• [ASSIGNMENT]: Please output exactly the part of the records below that opens with the line containing "Utility Contractor" and closes with the line containing "Boring NAICS", both lines included, and nothing else.

---------------

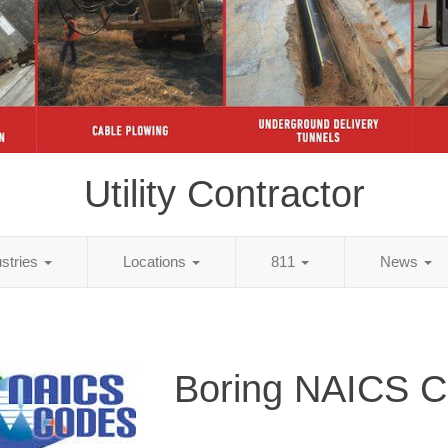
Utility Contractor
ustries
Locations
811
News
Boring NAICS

---------------

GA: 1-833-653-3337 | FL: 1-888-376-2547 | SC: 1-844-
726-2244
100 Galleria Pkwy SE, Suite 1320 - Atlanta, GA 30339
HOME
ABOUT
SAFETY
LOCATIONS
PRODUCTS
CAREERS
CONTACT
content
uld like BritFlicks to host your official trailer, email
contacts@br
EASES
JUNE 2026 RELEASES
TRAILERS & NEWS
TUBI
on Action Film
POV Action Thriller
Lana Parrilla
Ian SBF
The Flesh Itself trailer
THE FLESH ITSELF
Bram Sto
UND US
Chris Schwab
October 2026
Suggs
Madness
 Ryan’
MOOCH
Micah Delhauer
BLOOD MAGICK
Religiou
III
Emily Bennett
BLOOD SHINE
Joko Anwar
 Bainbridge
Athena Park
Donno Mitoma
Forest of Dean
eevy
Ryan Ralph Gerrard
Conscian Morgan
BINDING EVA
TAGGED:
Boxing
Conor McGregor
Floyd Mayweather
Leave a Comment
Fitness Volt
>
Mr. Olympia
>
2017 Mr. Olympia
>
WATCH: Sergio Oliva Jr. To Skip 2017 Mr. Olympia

---------------

• [YOUR SOLUTION]:
Utility Contractor
ustries
Locations
811
News
Boring NAICS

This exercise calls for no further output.